*What you need to do:* The task requires repeating, word for word, the lines from the one with "枝に適した、ガーデン、果樹の剪定、ガーデニングツール" through the end of the material, leaving out all pictures.

*The records:*
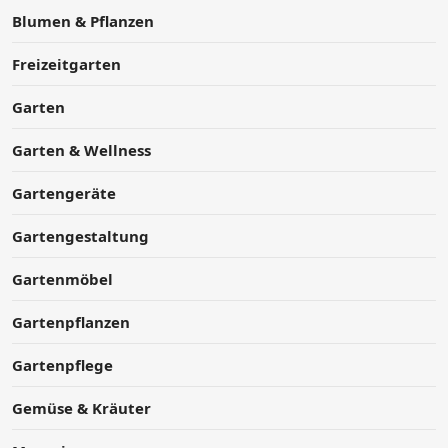
Blumen & Pflanzen
Freizeitgarten
Garten
Garten & Wellness
Gartengeräte
Gartengestaltung
Gartenmöbel
Gartenpflanzen
Gartenpflege
Gemüse & Kräuter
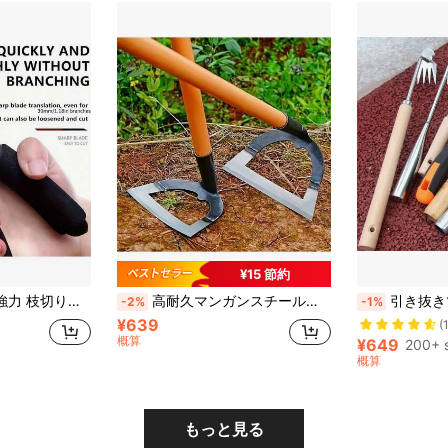
¥15 節約
枝に適した、ガーデン、果樹の剪定、ガーデニングツール
高耐久マンガンスチール製クロー - 厚手尖った除草ツール、土をほぐしやすく、耕作 - 鋭いエッジデザイン、住宅所有者、ガーデナー、栽培者が効率的に使用できる、屋外ガーデニングと芝生の手入れに適しています
引き抜きツール ガーデニング引き抜きツール、移動式ガーデン除草ツール、植物育成用の4歯マンガン鋼鍛造手引き抜き
-2%
-1%
¥639
(
概算
¥649
200+ 
概算
もっと見る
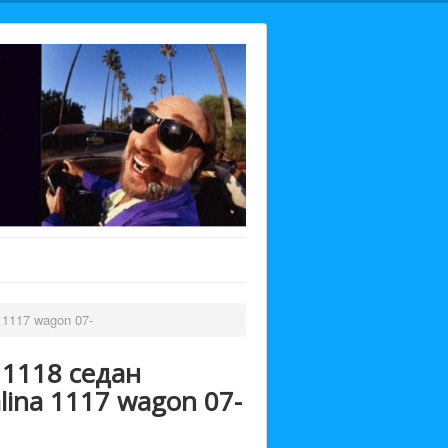
a 1117 wagon 07-
a 1118 седан
alina 1117 wagon 07-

*Task result:*
枝に適した、ガーデン、果樹の剪定、ガーデニングツール
高耐久マンガンスチール製クロー - 厚手尖った除草ツール、土をほぐしやすく、耕作 - 鋭いエッジデザイン、住宅所有者、ガーデナー、栽培者が効率的に使用できる、屋外ガーデニングと芝生の手入れに適しています
引き抜きツール ガーデニング引き抜きツール、移動式ガーデン除草ツール、植物育成用の4歯マンガン鋼鍛造手引き抜き
-2%
-1%
¥639
(
概算
¥649
200+ 
概算
もっと見る
a 1117 wagon 07-
a 1118 седан
alina 1117 wagon 07-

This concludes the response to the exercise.